Plants annual. Culms 30-70 cm, erect or ascending. Sheaths often densely hairy, with soft, white hairs; ligules 1-2 mm, hairy, obtuse, erose; blades 10-30 cm long, 3-5 mm wide,
glabrous or pubescent. Panicles 5-15
cm long, 2-9 cm wide, erect, densely contracted when immature, more open with
age; branches usually shorter than
the spikelets, rigid, ascending to slightly spreading, slightly curved or
straight. Spikelets 20-50 mm,
lanceolate, terete to moderately laterally compressed, often 2+ per node; florets 7-20, bases concealed at
maturity; rachilla internodes
concealed at maturity.

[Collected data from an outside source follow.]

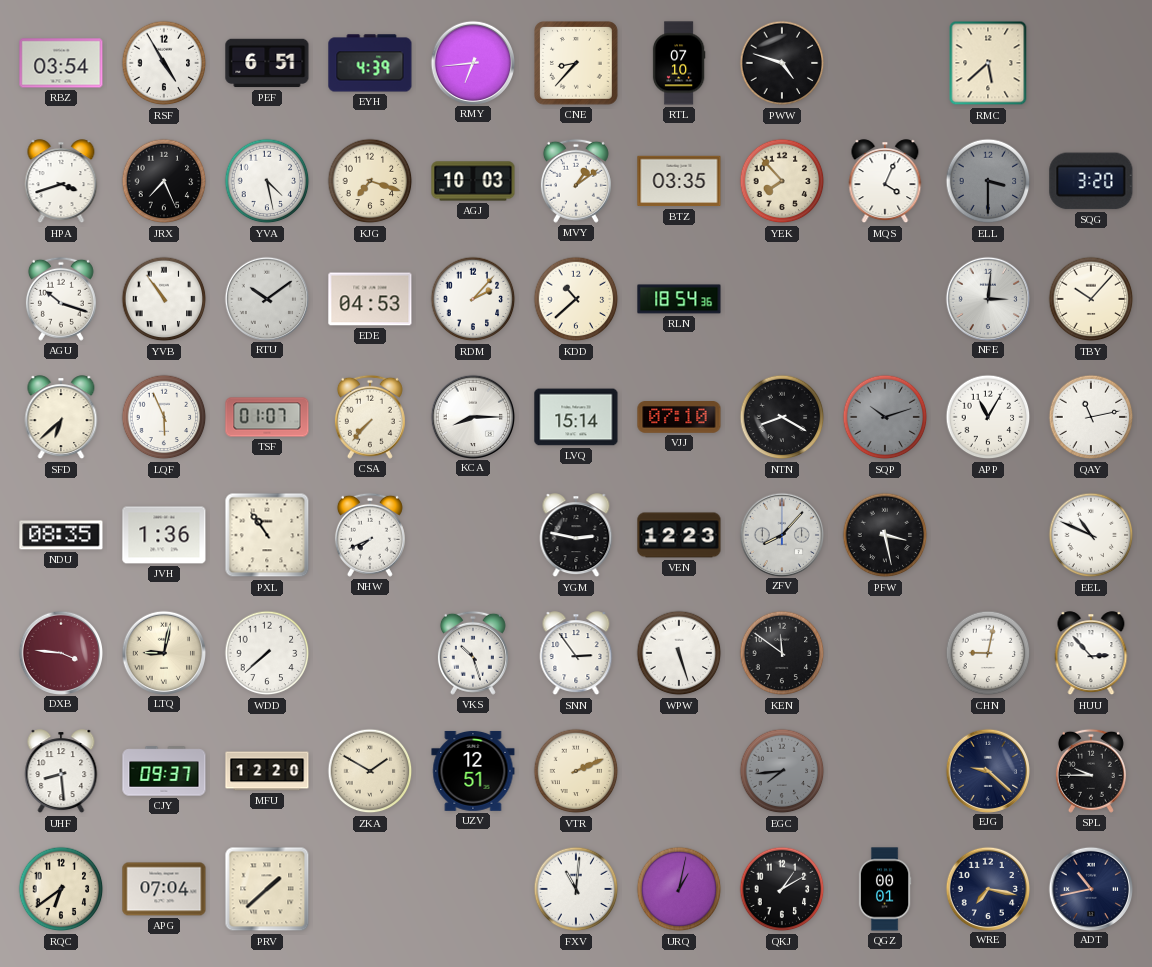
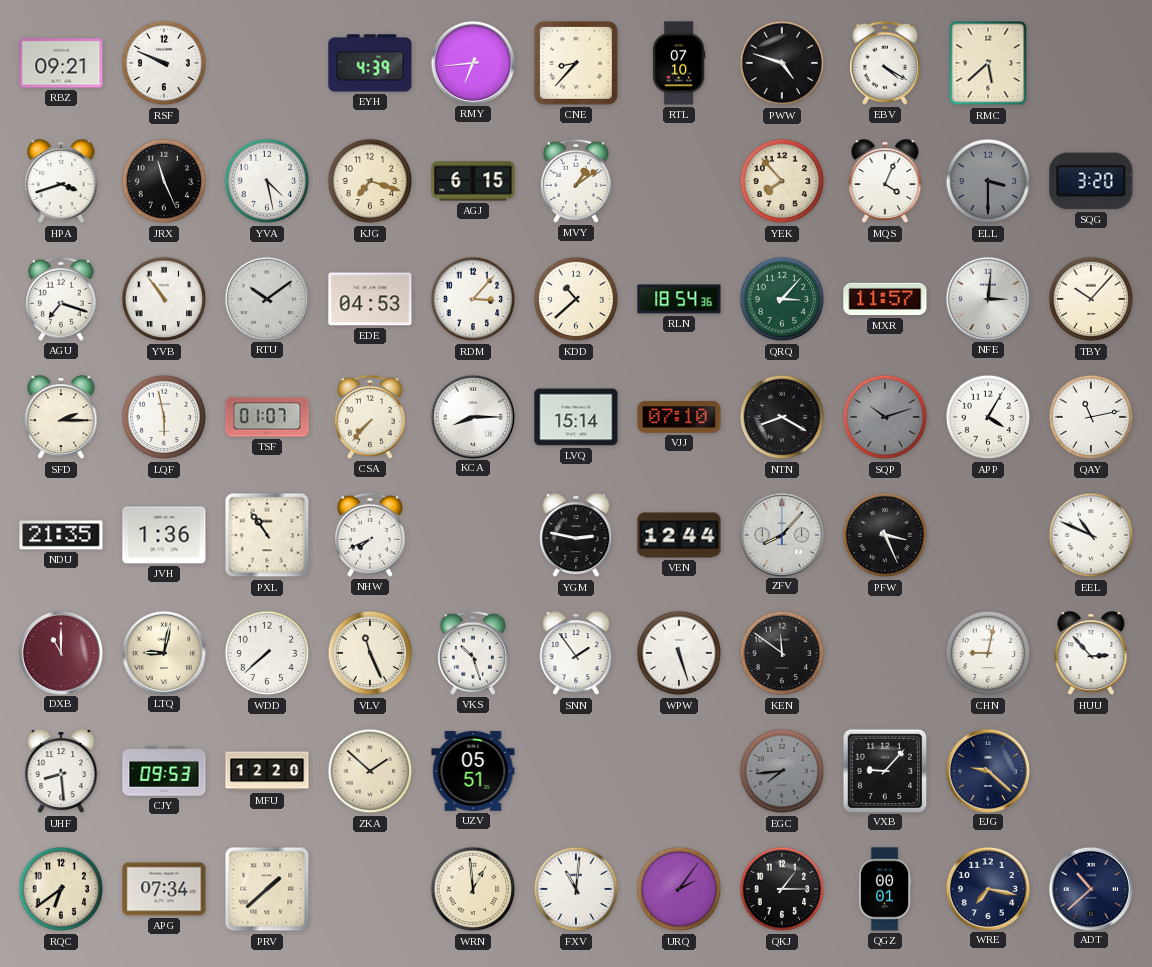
RBZ: 03:54 -> 09:21
RSF: 4:55 -> 9:49
PEF: 6:51 -> none
EBV: none -> 4:20
JRX: 7:26 -> 11:26
AGJ: 10:03 -> 6:15
BTZ: 03:35 -> none
AGU: 10:18 -> 7:18
RDM: 2:07 -> 3:07
QRQ: none -> 3:07
MXR: none -> 11:57
SFD: 6:38 -> 2:15
LQF: 5:56 -> 5:58
APP: 11:05 -> 4:05
NDU: 08:35 -> 21:35
VEN: 12:23 -> 12:44
PFW: 3:28 -> 3:26
DXB: 3:46 -> 11:00
VLV: none -> 11:26
SNN: 2:54 -> 1:54
CJY: 09:37 -> 09:53
ZKA: 1:50 -> 1:52
UZV: 12:51 -> 05:51
VTR: 2:11 -> none
VXB: none -> 9:07
SPL: 9:45 -> none
APG: 07:04 -> 07:34
WRN: none -> 12:59
URQ: 1:02 -> 2:06
QKJ: 1:10 -> 1:15
ADT: 10:43 -> 10:38
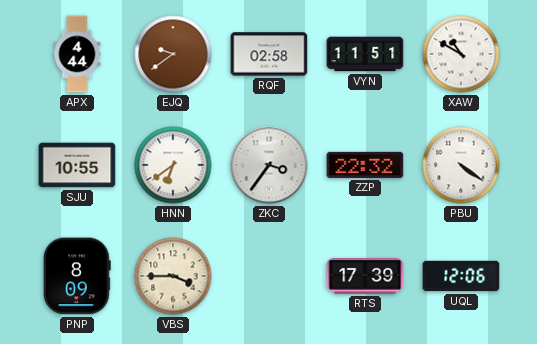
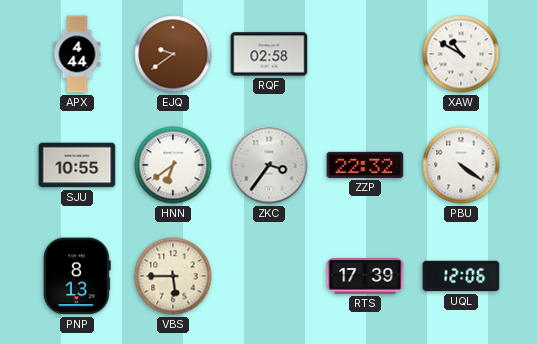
VYN: 11:51 -> none
PNP: 8:09 -> 8:13
VBS: 3:45 -> 5:45
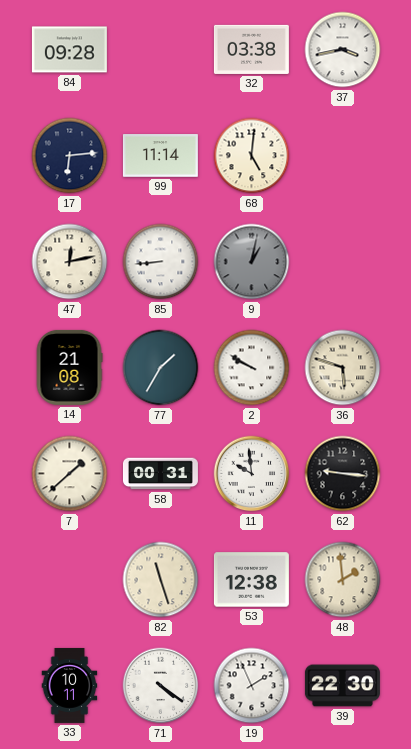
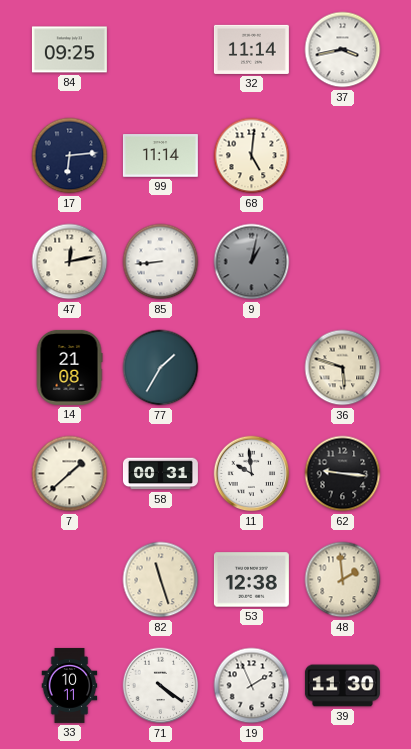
84: 09:28 -> 09:25
32: 03:38 -> 11:14
2: 9:50 -> none
39: 22:30 -> 11:30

Glumes
pilose; lower glumes 5-9 mm,
3-5-veined; upper glumes 8-12 mm,
5-7-veined; lemmas 11-20 mm long,
1.8-2.5 mm wide, lanceolate, pilose, obscurely 7-veined, rounded over the
midvein, margins rounded, not inrolled at maturity, apices acute, bifid, teeth shorter
than 1 mm; awns 6-12 mm, to 20 mm on
some distal lemmas, divaricate when mature, arising 1.5 mm or more below the
lemma apices; anthers 1-1.5 mm. Caryopses equaling or slightly shorter
than the paleas, thin, weakly inrolled or flat. 2n = 28, 42.
Bromus lanceolatus grows in waste places,
and is also cultivated as an ornamental. It has been introduced to the Flora region from southern Europe, and
is reported from scattered sites, e.g., Yonkers, New York (wool waste); College
Station, Texas; and Pima County, Arizona.